## PROBLEM STATEMENT
A verbatim copy of the records below, pictures omitted, is the task.

==*==

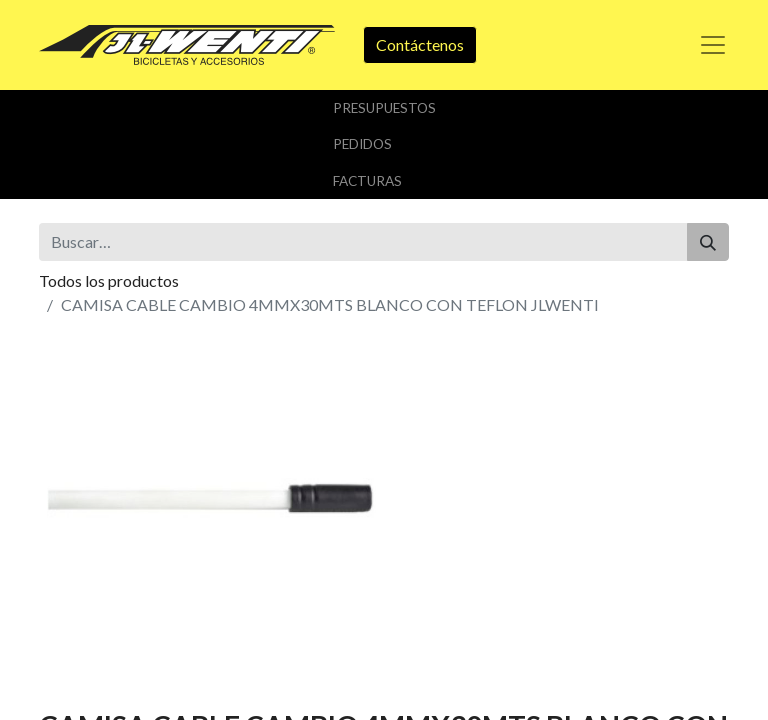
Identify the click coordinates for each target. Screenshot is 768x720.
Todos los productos (109, 280)
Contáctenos (420, 44)
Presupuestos (384, 108)
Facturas (367, 181)
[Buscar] (708, 242)
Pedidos (362, 144)
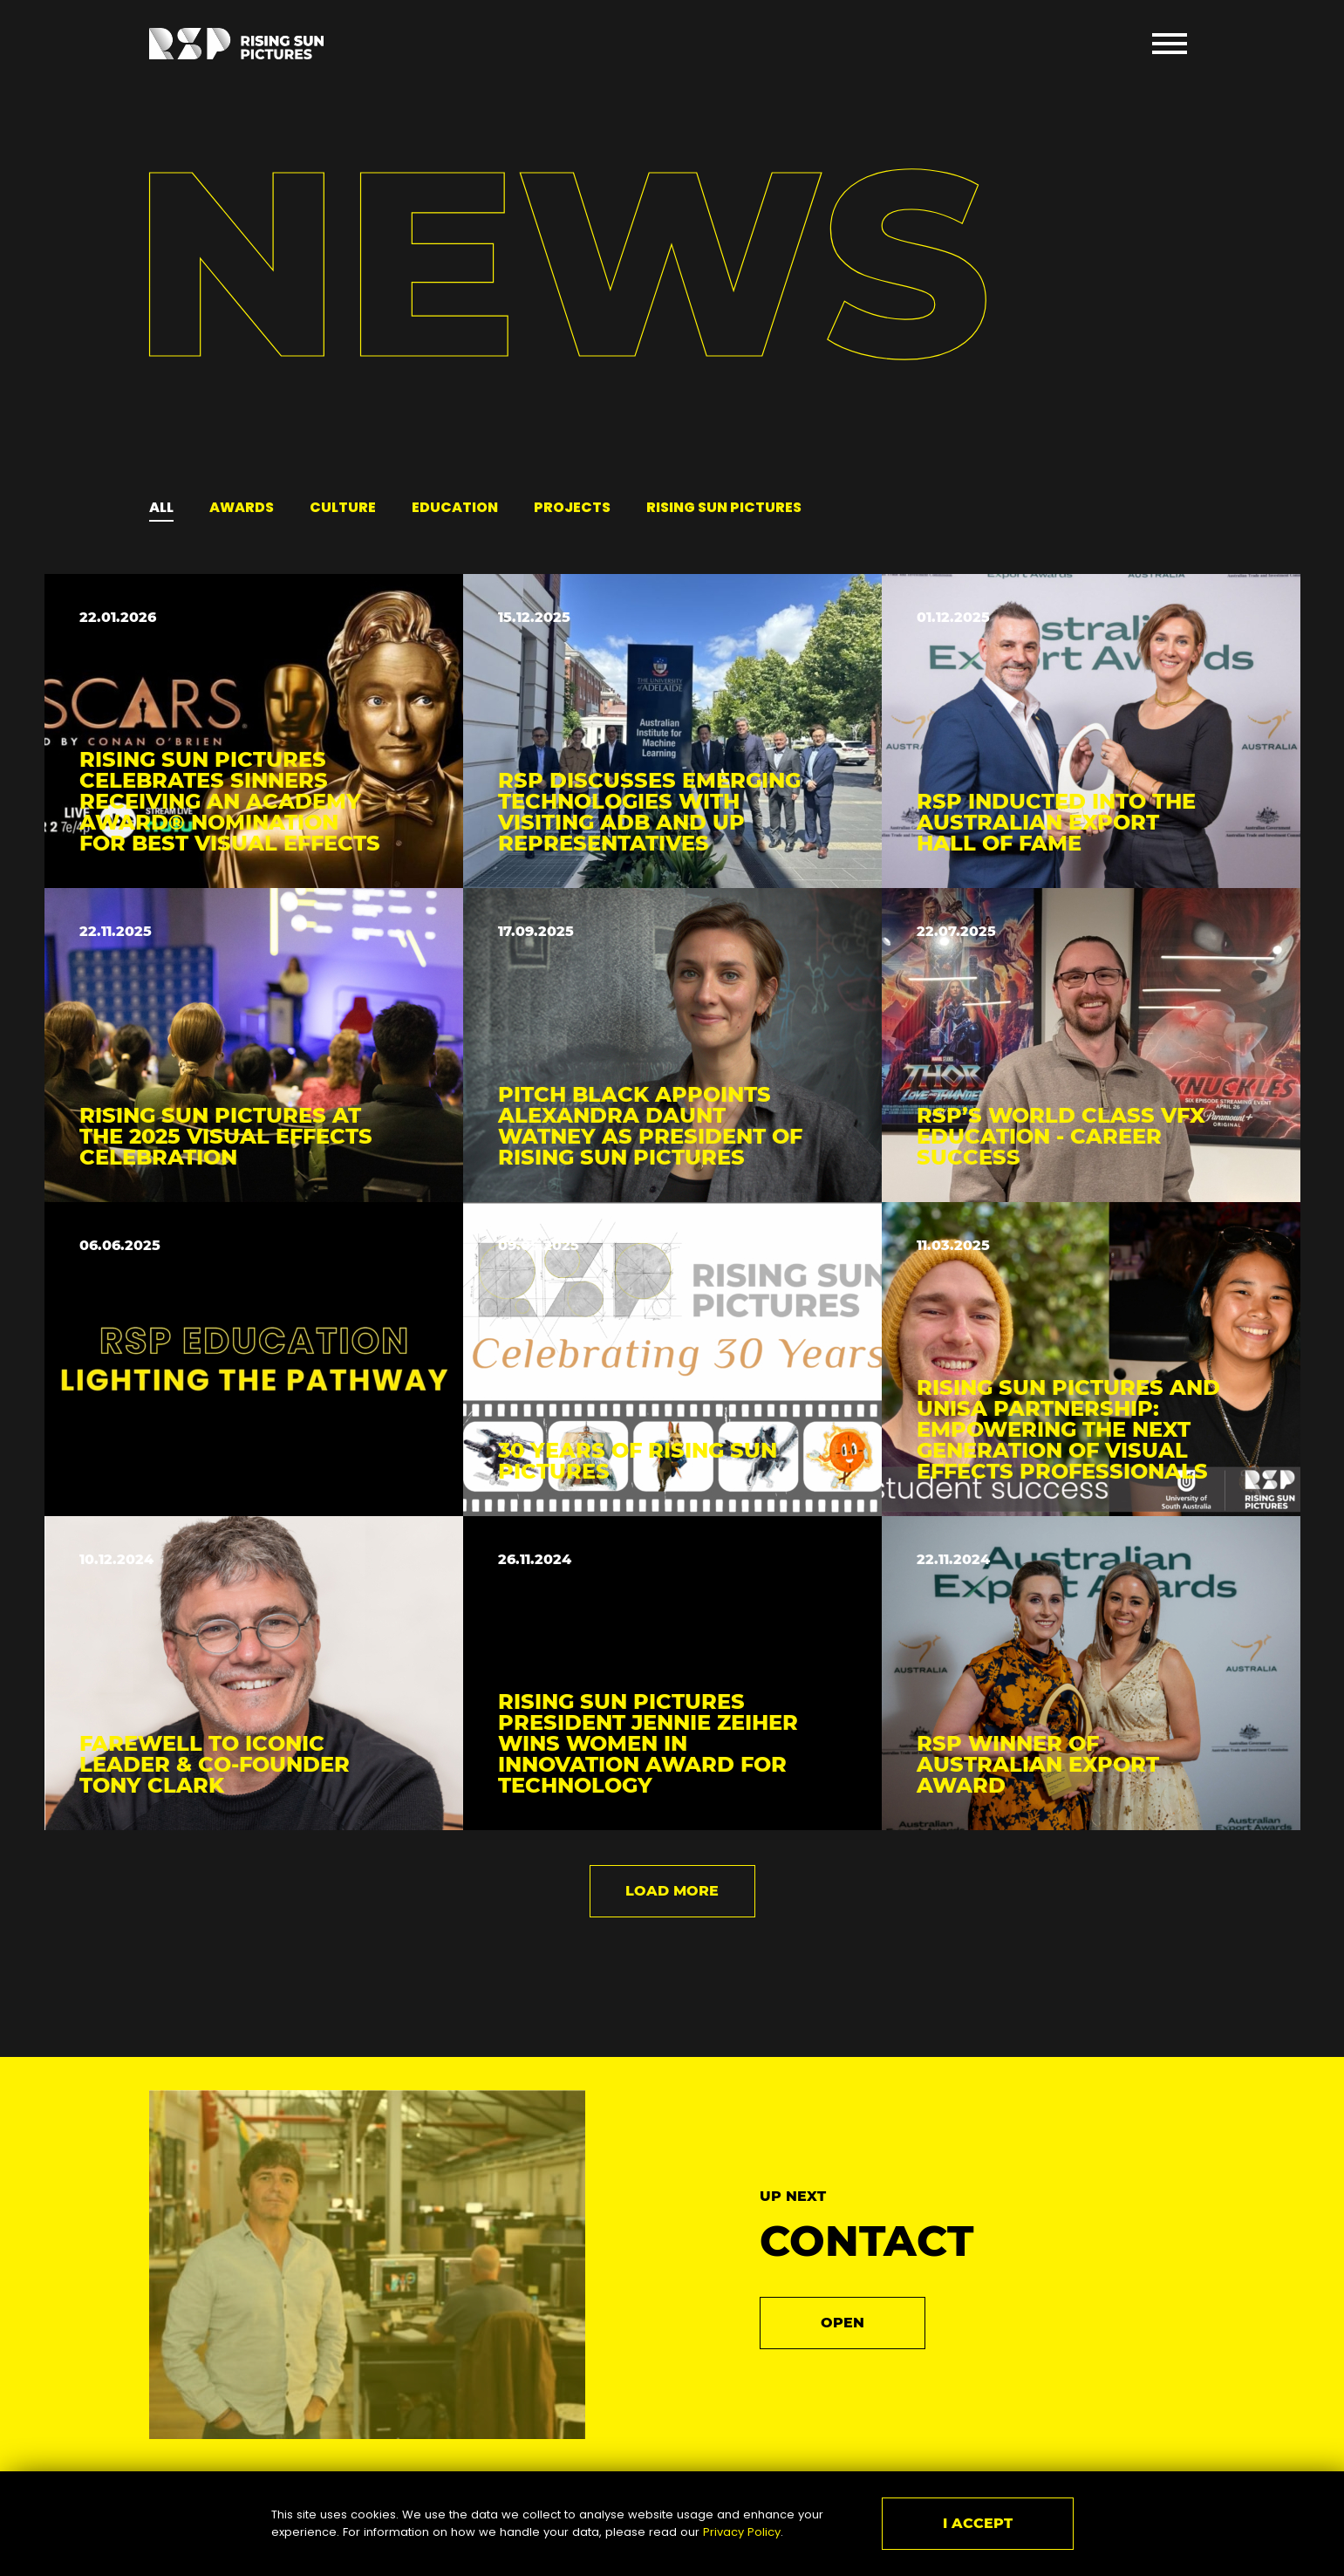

==*==

## ANSWER FOR THE TASK
Identify the click coordinates for each target. Screenshot is 768x720.
Todos los productos (109, 280)
Contáctenos (420, 44)
Presupuestos (384, 108)
Facturas (367, 181)
[Buscar] (708, 242)
Pedidos (362, 144)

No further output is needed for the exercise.